* **Required action**
From the listing that follows, count the lines including "Aufenthaltsflächen" and give the number alone.

* **Input for this task**
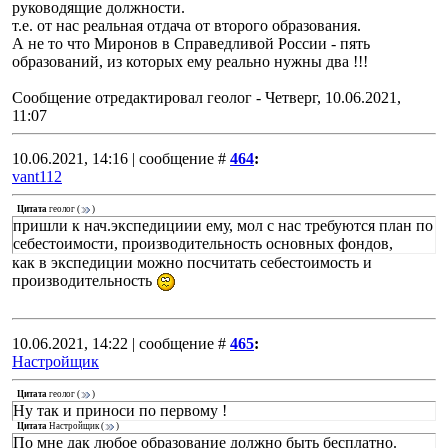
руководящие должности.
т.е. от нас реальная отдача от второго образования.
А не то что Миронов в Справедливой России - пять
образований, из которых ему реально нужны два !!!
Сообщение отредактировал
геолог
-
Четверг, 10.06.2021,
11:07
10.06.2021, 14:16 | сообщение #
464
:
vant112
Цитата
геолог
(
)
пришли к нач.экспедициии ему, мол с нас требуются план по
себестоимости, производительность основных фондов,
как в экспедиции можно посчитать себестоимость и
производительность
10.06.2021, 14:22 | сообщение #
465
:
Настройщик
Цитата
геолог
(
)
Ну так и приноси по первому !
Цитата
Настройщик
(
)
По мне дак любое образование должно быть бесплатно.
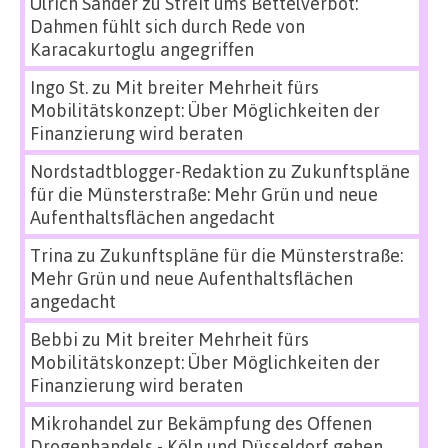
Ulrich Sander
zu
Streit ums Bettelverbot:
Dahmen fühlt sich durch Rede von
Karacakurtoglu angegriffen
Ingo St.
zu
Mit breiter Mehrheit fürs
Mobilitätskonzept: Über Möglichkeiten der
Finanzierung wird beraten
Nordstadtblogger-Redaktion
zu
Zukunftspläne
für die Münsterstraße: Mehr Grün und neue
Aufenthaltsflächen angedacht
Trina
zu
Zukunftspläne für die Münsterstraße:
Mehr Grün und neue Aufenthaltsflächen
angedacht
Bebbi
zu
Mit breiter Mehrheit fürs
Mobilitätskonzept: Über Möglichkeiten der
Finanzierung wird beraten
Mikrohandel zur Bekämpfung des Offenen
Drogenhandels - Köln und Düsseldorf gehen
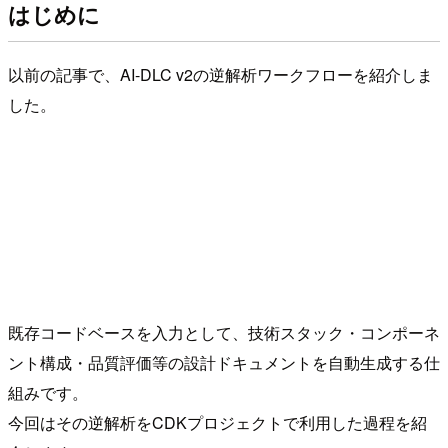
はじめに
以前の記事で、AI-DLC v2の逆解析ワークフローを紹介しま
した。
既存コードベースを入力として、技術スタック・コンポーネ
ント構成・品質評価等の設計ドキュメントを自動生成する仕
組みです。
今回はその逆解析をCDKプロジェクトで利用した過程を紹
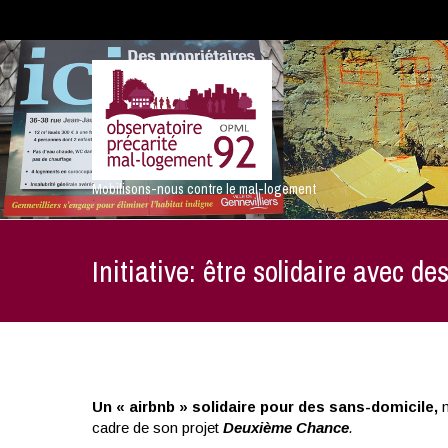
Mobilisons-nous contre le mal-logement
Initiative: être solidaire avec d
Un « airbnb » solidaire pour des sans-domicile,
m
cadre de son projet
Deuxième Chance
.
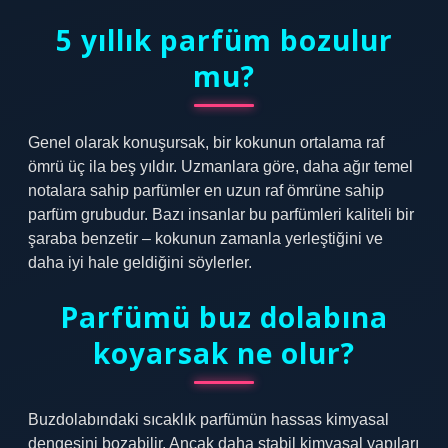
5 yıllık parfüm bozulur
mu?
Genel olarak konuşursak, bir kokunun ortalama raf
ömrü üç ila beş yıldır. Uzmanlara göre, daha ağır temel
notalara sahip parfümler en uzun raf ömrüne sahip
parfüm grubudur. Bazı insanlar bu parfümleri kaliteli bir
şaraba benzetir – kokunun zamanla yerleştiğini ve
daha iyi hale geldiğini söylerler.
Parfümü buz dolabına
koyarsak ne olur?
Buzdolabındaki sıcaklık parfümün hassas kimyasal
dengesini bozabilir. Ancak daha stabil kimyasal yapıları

* **Output below**
2